TASK BRIEF:
If a line in the data below holds the word "Massachusetts", include it in the count. Give only the final number.

====== RECORDS FOR THIS TASK ======

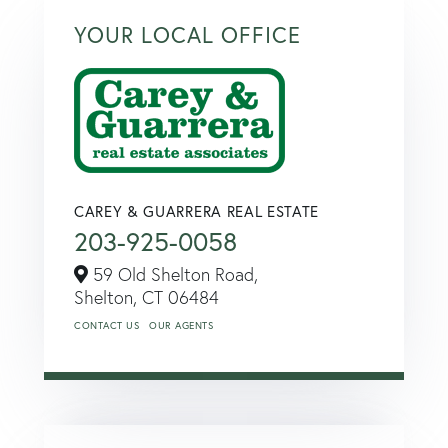
YOUR LOCAL OFFICE
CAREY & GUARRERA REAL ESTATE
203-925-0058
59 Old Shelton Road,
Shelton,
CT
06484
CONTACT US
OUR AGENTS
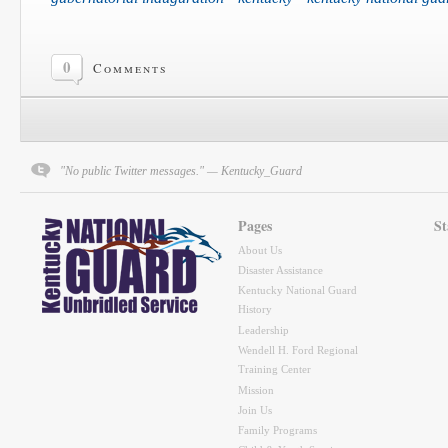
0
Comments
"No public Twitter messages." — Kentucky_Guard
Pages
St
About Us
Disaster Assistance
Kentucky National Guard
History
Leadership
Wendell H. Ford Regional
Training Center
Mission
Join Us
Family Programs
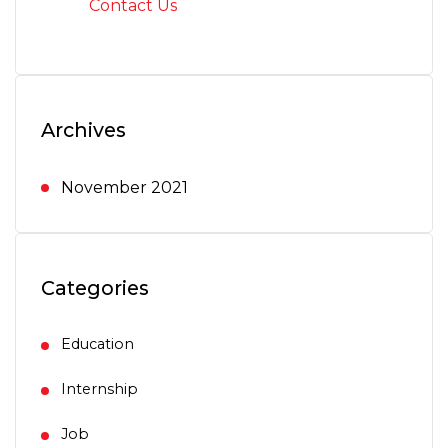
Contact Us
Archives
November 2021
Categories
Education
Internship
Job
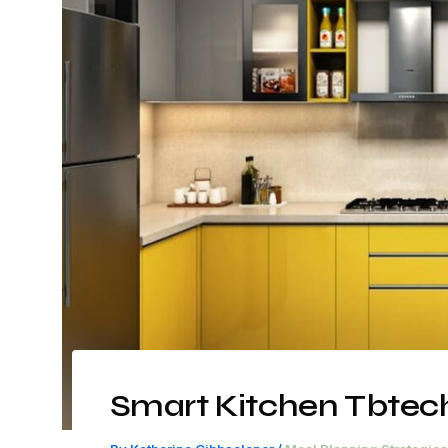
Smart Kitchen Tbtec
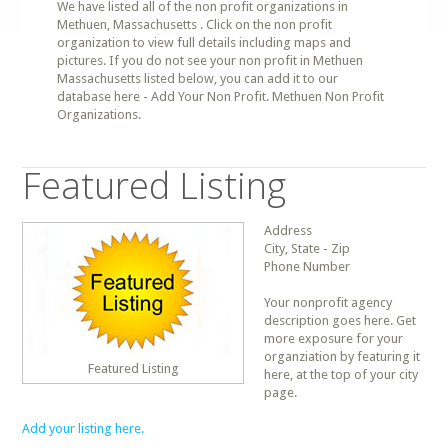
We have listed all of the non profit organizations in
Methuen, Massachusetts . Click on the non profit
organization to view full details including maps and
pictures. If you do not see your non profit in Methuen
Massachusetts listed below, you can add it to our
database here - Add Your Non Profit. Methuen Non Profit
Organizations.
Featured Listing
Address
City, State - Zip
Phone Number
Your nonprofit agency
description goes here. Get
more exposure for your
organziation by featuring it
Featured Listing
here, at the top of your city
page.
Add your listing here.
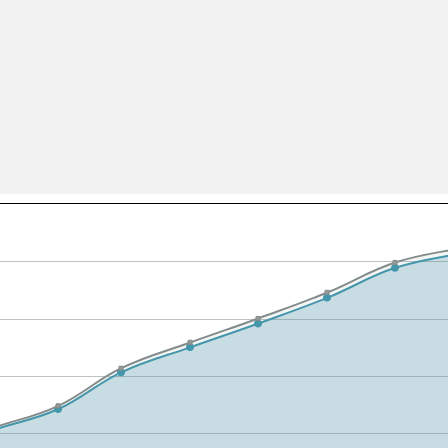
All ...
Top read a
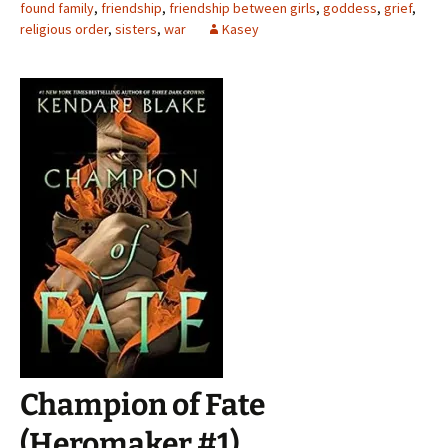
found family
,
friendship
,
friendship between girls
,
goddess
,
grief
,
religious order
,
sisters
,
war
Kasey
Champion of Fate
(Heromaker #1)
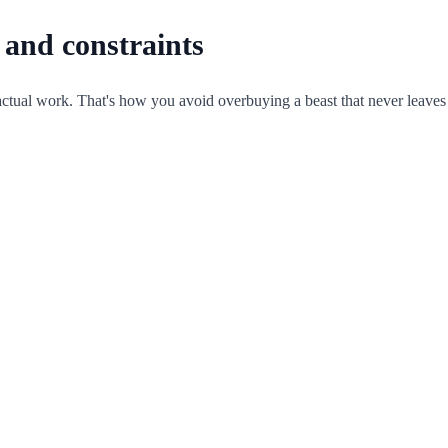
e and constraints
ctual work. That's how you avoid overbuying a beast that never leaves 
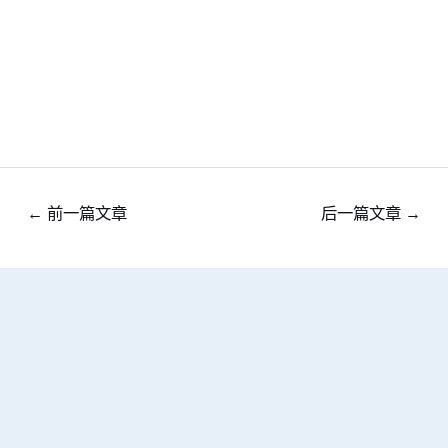
←
前一篇文章
后一篇文章
→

======

ANSWER FOR THIS EXERCISE:
2